Five miles from the promised land, there’s everything a migrant might need: rental car agencies that provide their own drivers; a cheap place to spend the night biding time; pay-as-you-go cellphones; and a chicken doner in perpetual motion. Edirne isn’t big, and most tourist guides highlight a gorgeous mosque and the locals’ penchant for fried liver. But those guides ignore Edirne’s greatest advantage for innumerable visitors: It’s five miles to Greece, the European Union, and potential refugee status. Edirne is the last stop before Europe.
The United Nations estimates that more than 6 million Syrians are displaced—nearly a third of the population. An incredible 2 million of these individuals are in Turkey, and an untold number of them are trying to make their way to Europe, where, to hear them say it, the streets are paved in gold. The streets are just asphalt in this northwest corner of Turkey, but all roads to Europe go through Edirne. From a historian’s perspective, they always have.
“Edirne is like a gun,” the writer Ismail Keskin says, describing the city of 150,000 people. “It gets loaded with refugees, and then shoots them everywhere.”
Refugees from Syria aren’t considered part of Turkishness
Keskin is a historian and a novelist, and he tries to explain how Syrian refugees fit into the region’s migration history. He’s a good person to do so, since he just published a novel about a Syrian family’s flight through Edirne, called The Exile of the Cactus Flower. Balding, with a grad student’s beard, Keskin talks over a frappe. It’s an affectation he picked up in Greece, where he was studying the 1923 population exchange that uprooted as many as 500,000 Greek Muslims from their homeland and brought them to Turkey, where few spoke the language or knew the customs.

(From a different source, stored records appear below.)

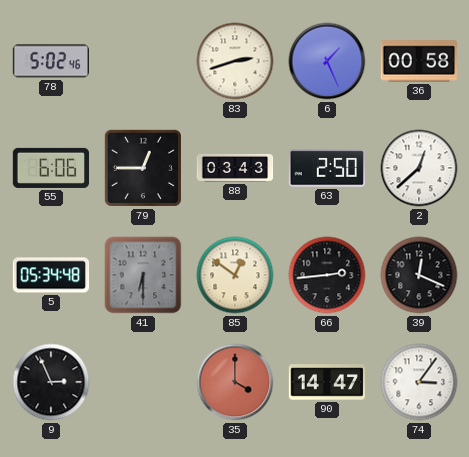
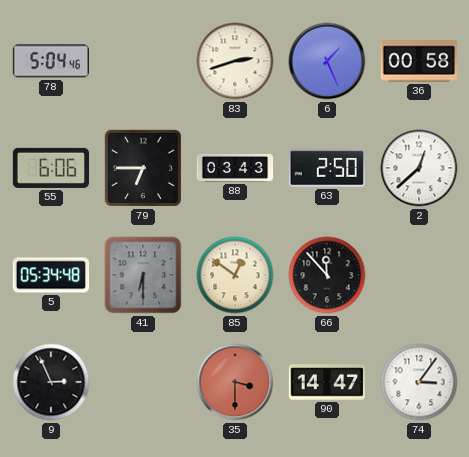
78: 5:02 -> 5:04
79: 12:45 -> 6:45
66: 2:44 -> 11:53
39: 12:19 -> none
35: 4:00 -> 3:30
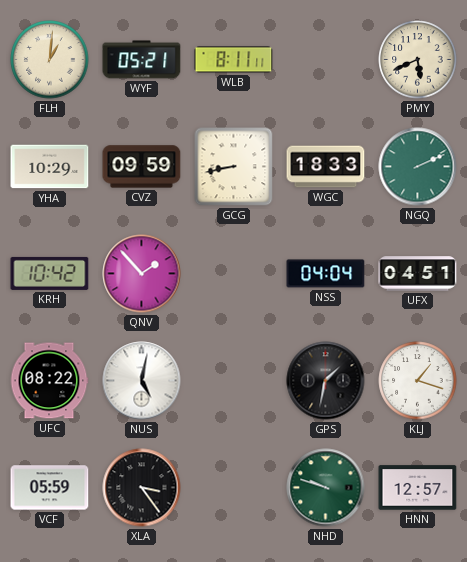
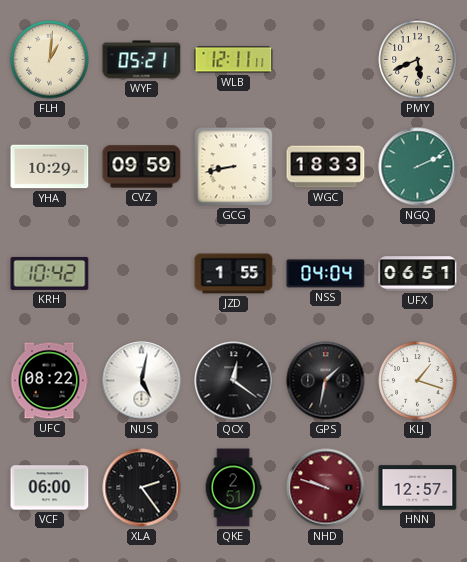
WLB: 8:11 -> 12:11
QNV: 1:53 -> none
JZD: none -> 1:55
UFX: 04:51 -> 06:51
QCX: none -> 12:21
VCF: 05:59 -> 06:00
XLA: 3:24 -> 2:24
QKE: none -> 2:51
NHD dial: green -> burgundy
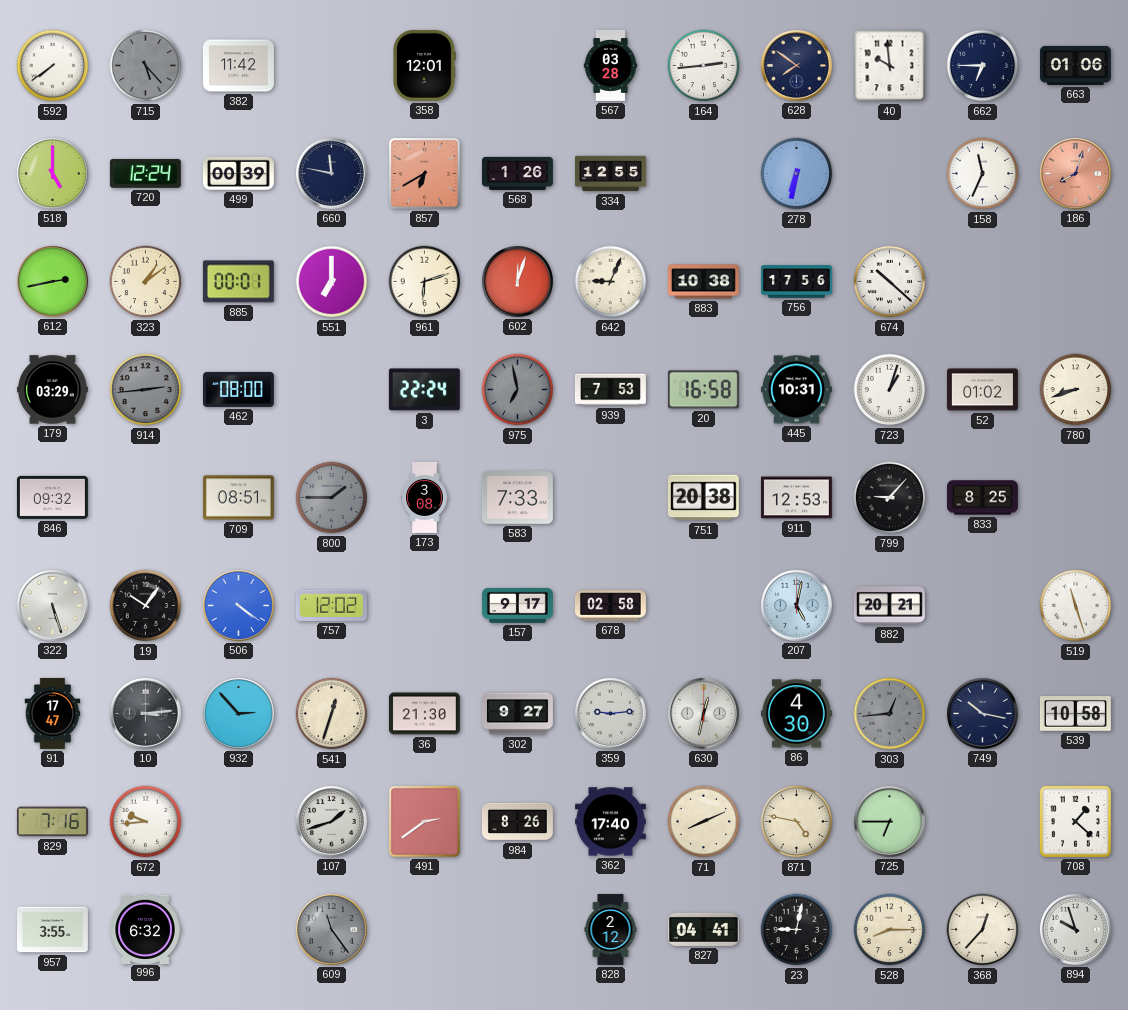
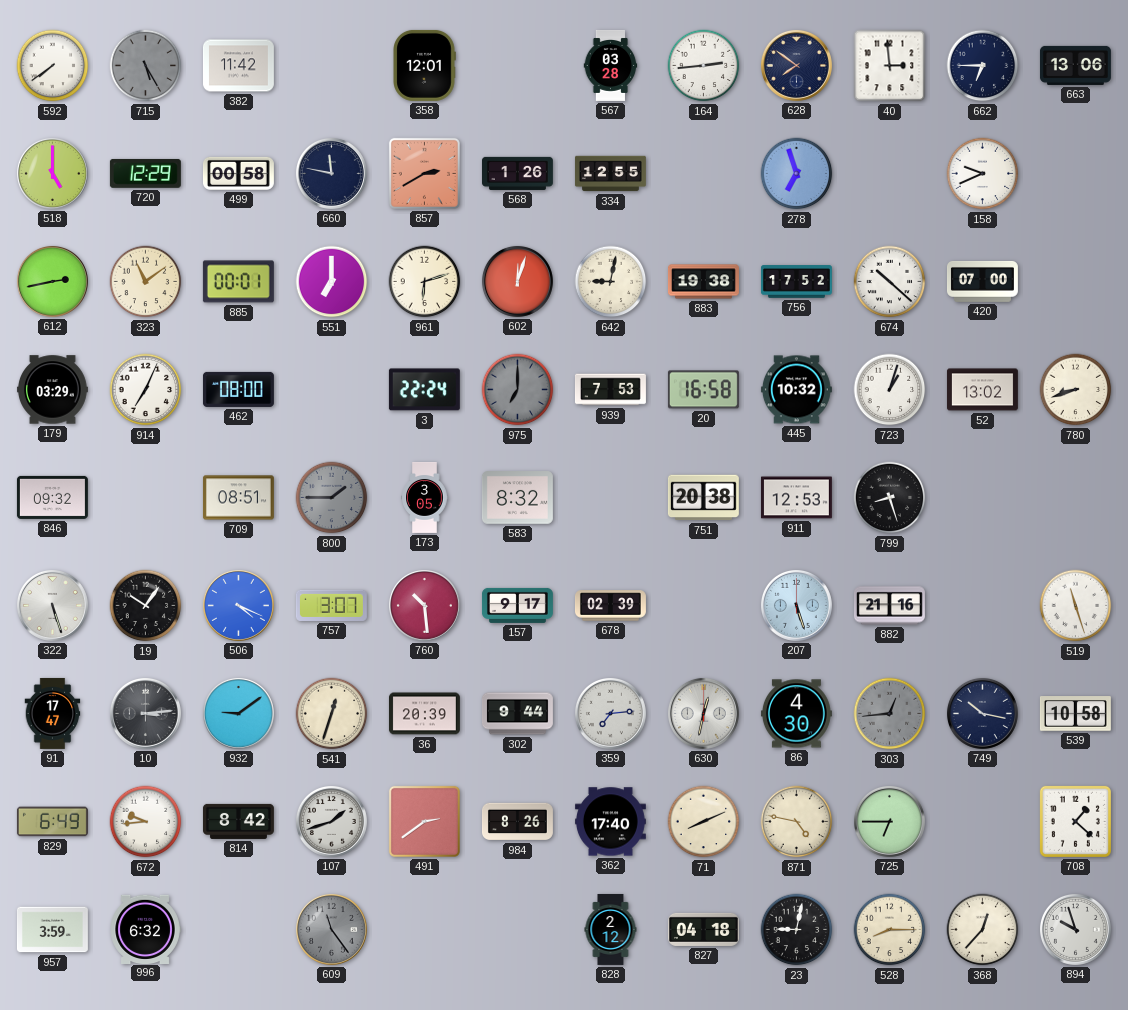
715: 5:23 -> 5:25
40: 9:59 -> 2:59
663: 01:06 -> 13:06
720: 12:24 -> 12:29
499: 00:39 -> 00:58
857: 6:40 -> 2:40
278: 6:32 -> 6:57
158: 11:34 -> 9:41
186: 8:03 -> none
323: 1:09 -> 11:09
642: 9:04 -> 9:02
883: 10:38 -> 19:38
756: 17:56 -> 17:52
420: none -> 07:00
914: 2:44 -> 7:04
914 dial: grey -> white
975: 6:58 -> 7:00
445: 10:31 -> 10:32
52: 01:02 -> 13:02
173: 3:08 -> 3:05
583: 7:33 -> 8:32
799: 9:07 -> 8:27
833: 8:25 -> none
506: 4:21 -> 4:19
757: 12:02 -> 3:07
760: none -> 10:29
678: 02:58 -> 02:39
207: 5:02 -> 5:27
882: 20:21 -> 21:16
932: 2:53 -> 9:09
36: 21:30 -> 20:39
302: 9:27 -> 9:44
359: 9:14 -> 7:14
829: 7:16 -> 6:49
814: none -> 8:42
957: 3:55 -> 3:59
827: 04:41 -> 04:18
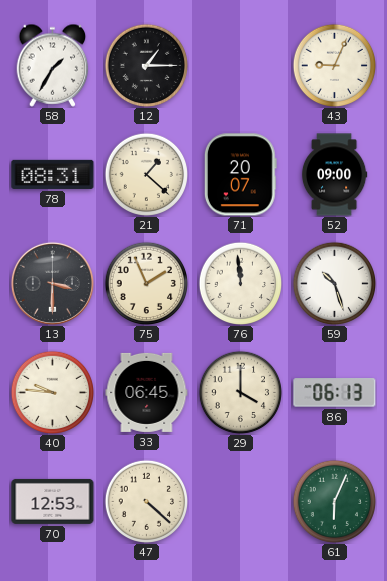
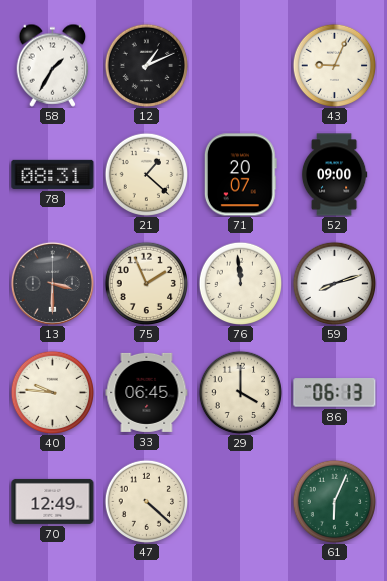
12: 1:15 -> 1:11
59: 10:27 -> 8:12
70: 12:53 -> 12:49
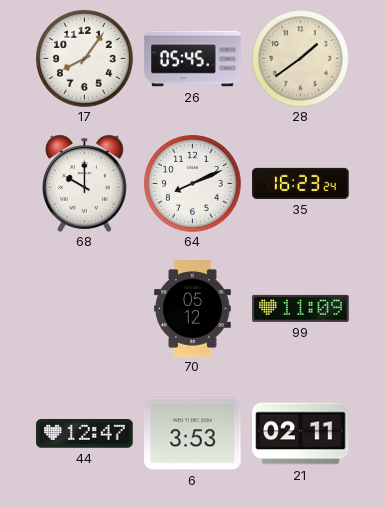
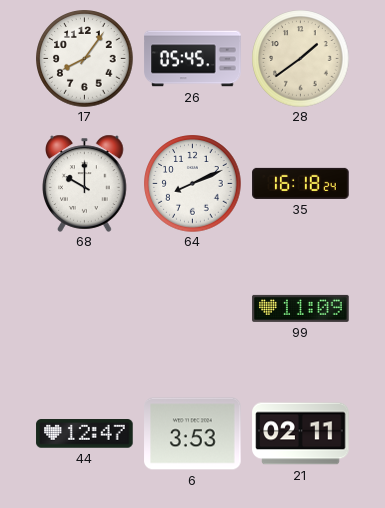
35: 16:23 -> 16:18
70: 05:12 -> none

Unlike those who came a century ago, “refugees from Syria aren’t considered as being part of Turkishness,” Keskin says. “They have never been considered as the ones who have a right to claim their part.” In the early 1900s, nearly a million Muslims fled the new Balkan nation-states for Turkey. Known as muhacir in Turkish, thousands died of starvation, and at the hands of lynch mobs and bandits on their way to Edirne and all points south. But they were fortunate, in a way, since they were fleeing to a Turkey still defining what “Turkishness” meant. The Turkish language hadn’t been standardized yet; decades of war had the grotesque effect of giving these Balkan migrants job opportunities; a revolutionary education system would forge their children into Turks.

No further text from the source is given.